The stabilisation allowance is the result of protests by some medical staff, but will benefit also some professions that have not taken any such protest action. There will be a 5,000 EUR allowance for medical staff who undertake to work in a Slovak hospital for at least three years. For an aspiring nurse without a specialisation who accepts this offer, this practically means a monthly salary increase of around 10%, for the next three years. Of course, this is only a short-term help, which is in addition to the previously approved 20% increase in the basic salary of nurses without specialisation from January 2023.
It is not clear whether the labour union LOZ considers this increase as meeting its third requirement (nurses’ pay rises).
Recent statements suggest that there will still be difficulties in securing all the demands except for medical salaries. This is nothing new: even in 2011, after the first successful labour action (mass threats to resign), there were glitches in the implementation of the Memorandum. For example, the agreed wage increase came two years after the agreed deadline. There is no need to recapitulate what happened with the other demands, as many are still being fought over today.

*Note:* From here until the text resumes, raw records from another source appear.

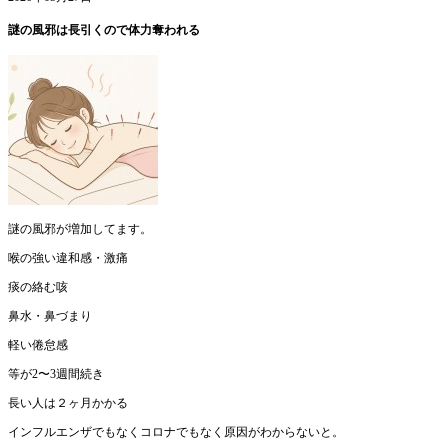
謎の風邪は長引くので体力奪われる
謎の風邪が増加してます。
喉の強い違和感・激痛
痰の絡む咳
鼻水・鼻づまり
軽い倦怠感
等が2〜3週間続き
長い人は２ヶ月かかる
インフルエンザでもなくコロナでもなく原因がわからないと。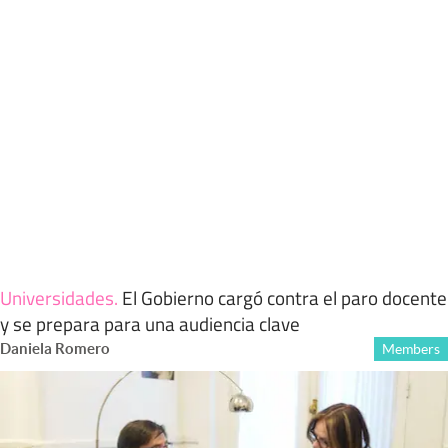
Universidades
.
El Gobierno cargó contra el paro docente
y se prepara para una audiencia clave
Daniela Romero
Members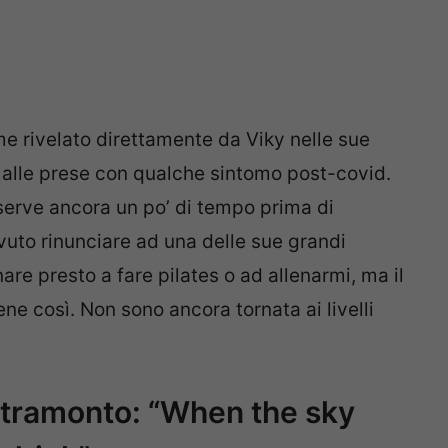
 rivelato direttamente da Viky nelle sue
a alle prese con qualche sintomo post-covid.
serve ancora un po’ di tempo prima di
vuto rinunciare ad una delle sue grandi
nare presto a fare pilates o ad allenarmi, ma il
ne così. Non sono ancora tornata ai livelli
l tramonto: “When the sky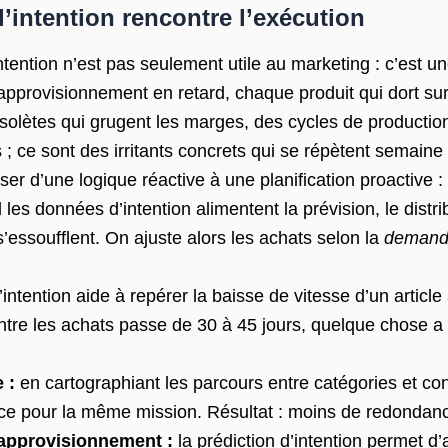
 l’intention rencontre l’exécution
tention n’est pas seulement utile au marketing : c’est un
visionnement en retard, chaque produit qui dort sur le
bsolètes qui grugent les marges, des cycles de productio
; ce sont des irritants concrets qui se répètent semain
ser d’une logique réactive à une planification proactive :
les données d’intention alimentent la prévision, le distri
essoufflent. On ajuste alors les achats selon la
demand
’intention aide à repérer la baisse de vitesse d’un articl
 entre les achats passe de 30 à 45 jours, quelque chose a
 :
en cartographiant les parcours entre catégories et con
ence pour la même mission. Résultat : moins de redondan
éapprovisionnement :
la prédiction d’intention permet d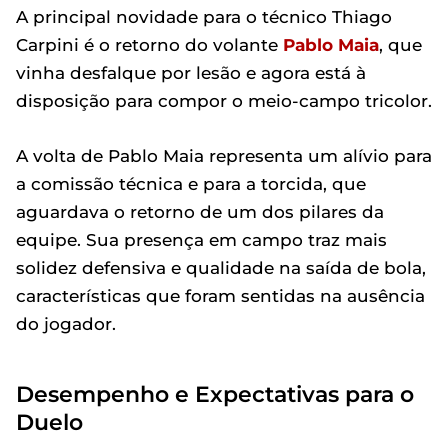
A principal novidade para o técnico Thiago
Carpini é o retorno do volante
Pablo Maia
, que
vinha desfalque por lesão e agora está à
disposição para compor o meio-campo tricolor.
A volta de Pablo Maia representa um alívio para
a comissão técnica e para a torcida, que
aguardava o retorno de um dos pilares da
equipe. Sua presença em campo traz mais
solidez defensiva e qualidade na saída de bola,
características que foram sentidas na ausência
do jogador.
Desempenho e Expectativas para o
Duelo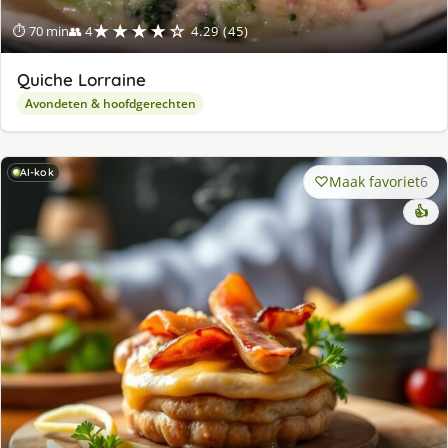
★★★★☆
⏱ 70 min
👥 4
4.29 (45)
Quiche Lorraine
Avondeten & hoofdgerechten
AI-kok
Maak favoriet
6
👍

We will know more about what will follow once the new memorandum is signed and made public. However, it seems certain that the reasons for discontent in the health sector will persist.
A running account of the struggle in the hospitals must note the following positives:
- Doctors and doctors have shown considerable collective self-confidence, which relies on structural power (key specialties: anaesthesiology, internal medicine), but also power in the labour market (shortage of doctors and opportunities abroad for Slovak health workers),
- also thanks to the experience of the 2011 struggle, they knew what they were getting into and were not afraid even of the tightened emergency legislation,
- the LOZ proposals were taken other professions in the sector (nurses), which has no precedent,
- the struggle also resulted in tangible benefits - however modest - for other categories of staff.
- The initial success of the LOZ should be a signal to the rest of the sector that more can be fought for.